Hun Sen said Cambodia would go forward with a trial with or without the UN’s participation.
“If you don’t join, it’s better for me. I am not going to implement an agreement between the government and you,” he said.
But it’s unclear how the prime minister’s comments are to be taken.
Council of Ministers spokesman Khieu Thavika later tried to clarify the prime minister’s remarks, saying he was addressing the UN spokesman specifically, and did not mean that the government was backing away from its still tenuous agreement with the UN over how the trial should be held.
After being plagued by years of faltering negotiations, a semi-concrete trial plan emerged last year when the UN and Cambodia agreed on a mixed tribunal of Cambodian and international judges and prosecutors.
But the process again stalled early this year when the Constitutional Council ordered the draft law back to parliament for a second round of debate after discovering a flawed amendment.
A draft of the Khmer Rouge trial law is currently in the hands of the National Assembly’s legislative commission, where it will be reviewed and passed on to parliament for debate.
Hun Sen said the law should be ready for King Norodom Sihanouk’s approval by September, and that opening arguments in perhaps the country’s most anticipated legal case could begin by the end of the year.
Currently former commander Ta Mok and ex-Tuol Sleng prison director Duch are the only former Khmer Rouge leaders in custody. It’s unclear if any other high-ranking cadre—many of whom live freely in Cambodia—will be called to court.
During Leuprecht’s week-long visit here, questions were raised on the likelihood that Ieng Sary, the Khmer Rouge’s ideological architect, will face prosecution.

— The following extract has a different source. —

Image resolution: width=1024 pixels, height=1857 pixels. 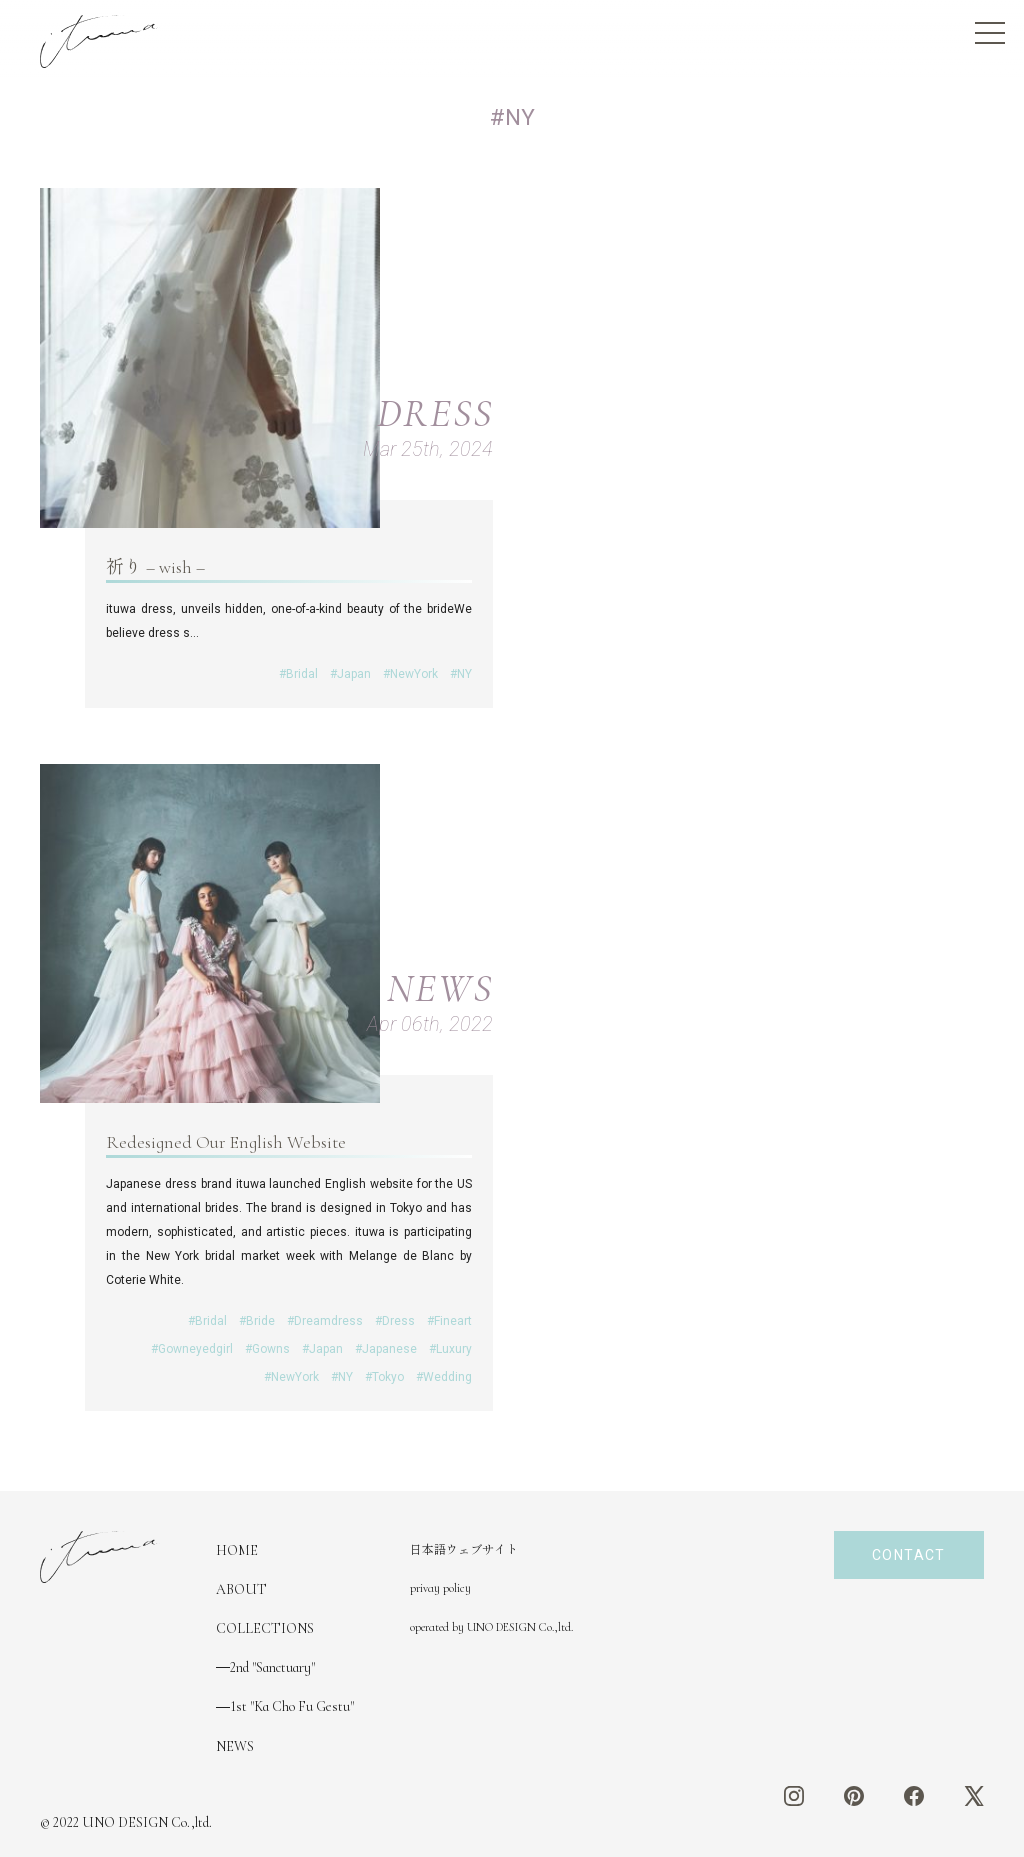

Leuprecht reported both the King and Hun Sen saying it will be up to the tribunal whether to indict Ieng Sary, who was granted an amnesty by the King in the mid-1990s as the ultra-leftist movement collapsed.
But Hun Sen on Friday ridiculed the UN’s performance in Cambodia during the early 1990s, when the Khmer Rouge were still a feared movement. He reminded the Council of Ministers that Untac leaders were stopped from entering the Khmer Rouge stronghold of Pailin “by only a bamboo barricade and two small soldiers.”